Assignment | Give the data below again exactly, and drop each picture from it.

---+---

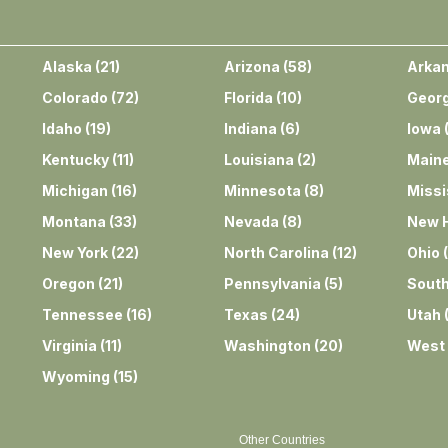
Alaska
(
21
)
Arizona
(
58
)
Arka
Colorado
(
72
)
Florida
(
10
)
Georg
Idaho
(
19
)
Indiana
(
6
)
Iowa
Kentucky
(
11
)
Louisiana
(
2
)
Main
Michigan
(
16
)
Minnesota
(
8
)
Missi
Montana
(
33
)
Nevada
(
8
)
New 
New York
(
22
)
North Carolina
(
12
)
Ohio
(
Oregon
(
21
)
Pennsylvania
(
5
)
South
Tennessee
(
16
)
Texas
(
24
)
Utah
Virginia
(
11
)
Washington
(
20
)
West 
Wyoming
(
15
)
Other Countries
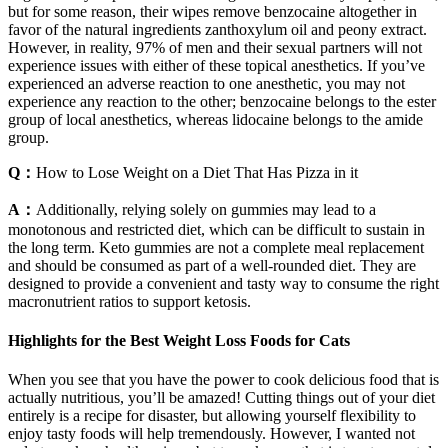
but for some reason, their wipes remove benzocaine altogether in
favor of the natural ingredients zanthoxylum oil and peony extract.
However, in reality, 97% of men and their sexual partners will not
experience issues with either of these topical anesthetics. If you’ve
experienced an adverse reaction to one anesthetic, you may not
experience any reaction to the other; benzocaine belongs to the ester
group of local anesthetics, whereas lidocaine belongs to the amide
group.
Q：
How to Lose Weight on a Diet That Has Pizza in it
A：
Additionally, relying solely on gummies may lead to a
monotonous and restricted diet, which can be difficult to sustain in
the long term. Keto gummies are not a complete meal replacement
and should be consumed as part of a well-rounded diet. They are
designed to provide a convenient and tasty way to consume the right
macronutrient ratios to support ketosis.
Highlights for the Best Weight Loss Foods for Cats
When you see that you have the power to cook delicious food that is
actually nutritious, you’ll be amazed! Cutting things out of your diet
entirely is a recipe for disaster, but allowing yourself flexibility to
enjoy tasty foods will help tremendously. However, I wanted not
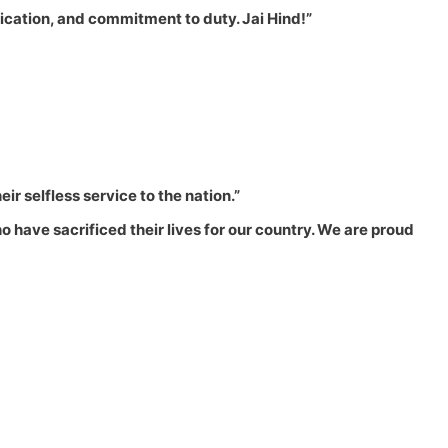
dedication, and commitment to duty. Jai Hind!”
eir selfless service to the nation.”
 have sacrificed their lives for our country. We are proud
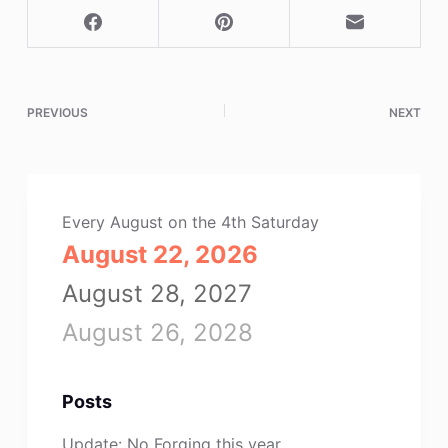
PREVIOUS
NEXT
Every August on the 4th Saturday
August 22, 2026
August 28, 2027
August 26, 2028
Posts
Update: No Forging this year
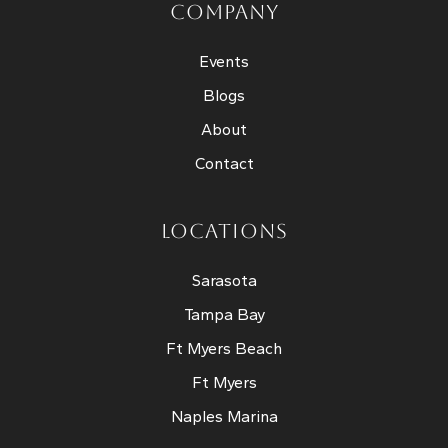
COMPANY
Events
Blogs
About
Contact
LOCATIONS
Sarasota
Tampa Bay
Ft Myers Beach
Ft Myers
Naples Marina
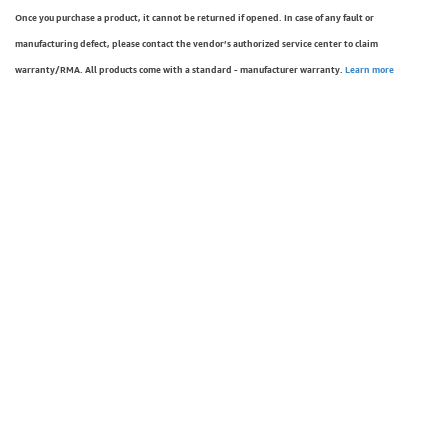
Once you purchase a product, it cannot be returned if opened. In case of any fault or
manufacturing defect, please contact the vendor’s authorized service center to claim
warranty/RMA. All products come with a standard - manufacturer warranty.
Learn more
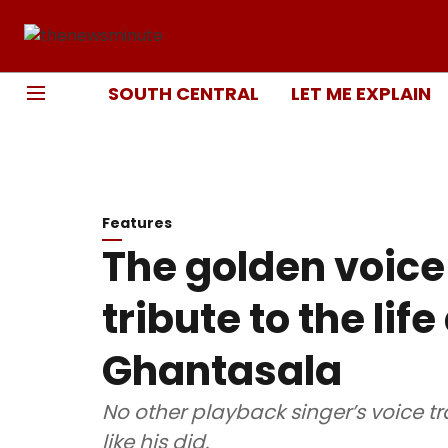
SOUTH CENTRAL
LET ME EXPLAIN
Features
The golden voice 
tribute to the lif
Ghantasala
No other playback singer’s voice tr
like his did.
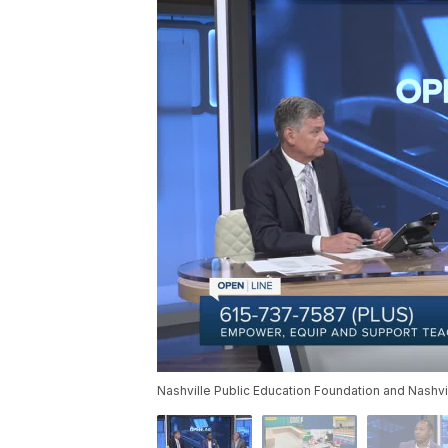
Nashville Public Education Foundation and Nashvil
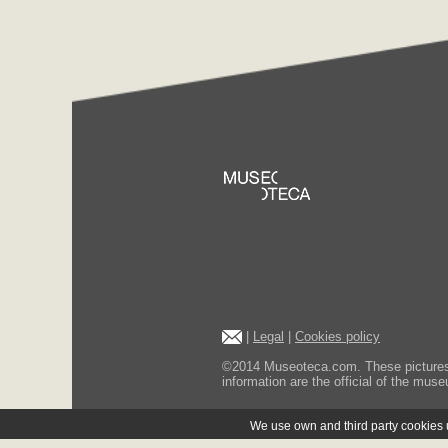
|
Legal
|
Cookies policy
©2014 Museoteca.com. These pictures ar
information are the official of the museu
We use own and third party cookies us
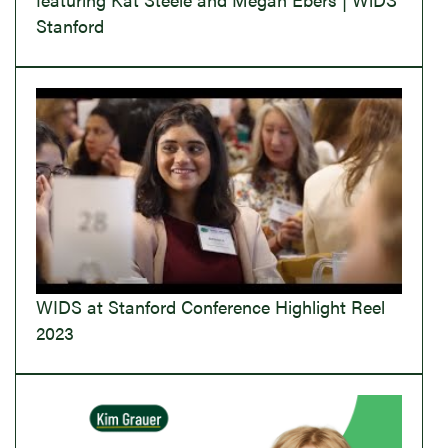
Stanford
WIDS at Stanford Conference Highlight Reel
2023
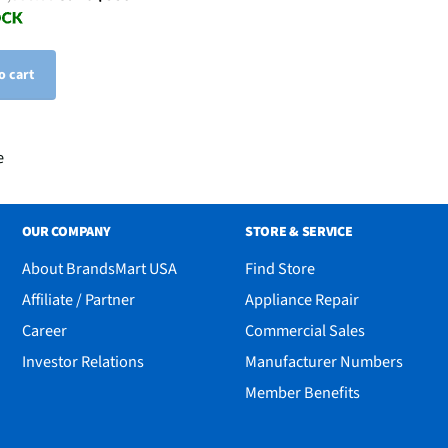
o cart
e
OUR COMPANY
STORE & SERVICE
About BrandsMart USA
Find Store
Affiliate / Partner
Appliance Repair
Career
Commercial Sales
Investor Relations
Manufacturer Numbers
Member Benefits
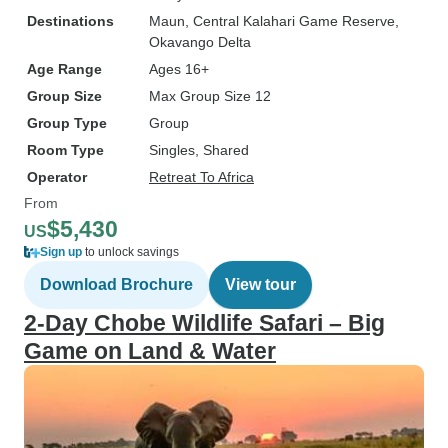
Destinations
Maun
, Central Kalahari Game Reserve
,
Okavango Delta
Age Range
Ages 16+
Group Size
Max Group Size 12
Group Type
Group
Room Type
Singles, Shared
Operator
Retreat To Africa
From
$5,430
US
Sign up
to unlock savings
Download Brochure
View tour
2-Day Chobe Wildlife Safari – Big
Game on Land & Water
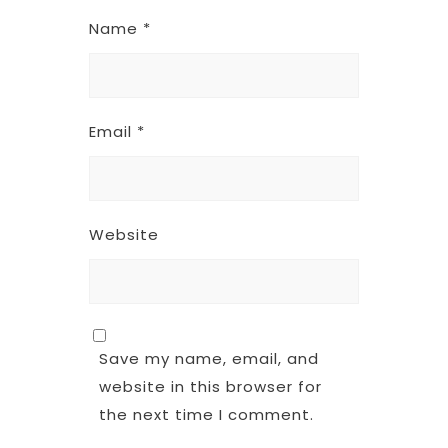
Name
*
Email
*
Website
Save my name, email, and
website in this browser for
the next time I comment.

---+---

Written solution |
Alaska
(
21
)
Arizona
(
58
)
Arka
Colorado
(
72
)
Florida
(
10
)
Georg
Idaho
(
19
)
Indiana
(
6
)
Iowa
Kentucky
(
11
)
Louisiana
(
2
)
Main
Michigan
(
16
)
Minnesota
(
8
)
Missi
Montana
(
33
)
Nevada
(
8
)
New 
New York
(
22
)
North Carolina
(
12
)
Ohio
(
Oregon
(
21
)
Pennsylvania
(
5
)
South
Tennessee
(
16
)
Texas
(
24
)
Utah
Virginia
(
11
)
Washington
(
20
)
West 
Wyoming
(
15
)
Other Countries
but for some reason, their wipes remove benzocaine altogether in
favor of the natural ingredients zanthoxylum oil and peony extract.
However, in reality, 97% of men and their sexual partners will not
experience issues with either of these topical anesthetics. If you’ve
experienced an adverse reaction to one anesthetic, you may not
experience any reaction to the other; benzocaine belongs to the ester
group of local anesthetics, whereas lidocaine belongs to the amide
group.
Q：
How to Lose Weight on a Diet That Has Pizza in it
A：
Additionally, relying solely on gummies may lead to a
monotonous and restricted diet, which can be difficult to sustain in
the long term. Keto gummies are not a complete meal replacement
and should be consumed as part of a well-rounded diet. They are
designed to provide a convenient and tasty way to consume the right
macronutrient ratios to support ketosis.
Highlights for the Best Weight Loss Foods for Cats
When you see that you have the power to cook delicious food that is
actually nutritious, you’ll be amazed! Cutting things out of your diet
entirely is a recipe for disaster, but allowing yourself flexibility to
enjoy tasty foods will help tremendously. However, I wanted not
dedication, and commitment to duty. Jai Hind!”
eir selfless service to the nation.”
 have sacrificed their lives for our country. We are proud
PREVIOUS
NEXT
Every August on the 4th Saturday
August 22, 2026
August 28, 2027
August 26, 2028
Posts
Update: No Forging this year
COMPANY
Events
Blogs
About
Contact
LOCATIONS
Sarasota
Tampa Bay
Ft Myers Beach
Ft Myers
Naples Marina
Once you purchase a product, it cannot be returned if opened. In case of any fault or
manufacturing defect, please contact the vendor’s authorized service center to claim
warranty/RMA. All products come with a standard - manufacturer warranty.
Learn more
SOUTH CENTRAL
LET ME EXPLAIN
Features
The golden voice 
tribute to the lif
Ghantasala
No other playback singer’s voice tr
like his did.
Nashville Public Education Foundation and Nashvil
|
Legal
|
Cookies policy
©2014 Museoteca.com. These pictures ar
information are the official of the museu
We use own and third party cookies us
Stanford
WIDS at Stanford Conference Highlight Reel
2023
o cart
e
OUR COMPANY
STORE & SERVICE
About BrandsMart USA
Find Store
Affiliate / Partner
Appliance Repair
Career
Commercial Sales
Investor Relations
Manufacturer Numbers
Member Benefits
Destinations
Maun
, Central Kalahari Game Reserve
,
Okavango Delta
Age Range
Ages 16+
Group Size
Max Group Size 12
Group Type
Group
Room Type
Singles, Shared
Operator
Retreat To Africa
From
$5,430
US
Sign up
to unlock savings
Download Brochure
View tour
2-Day Chobe Wildlife Safari – Big
Game on Land & Water
Name
*
Email
*
Website
Save my name, email, and
website in this browser for
the next time I comment.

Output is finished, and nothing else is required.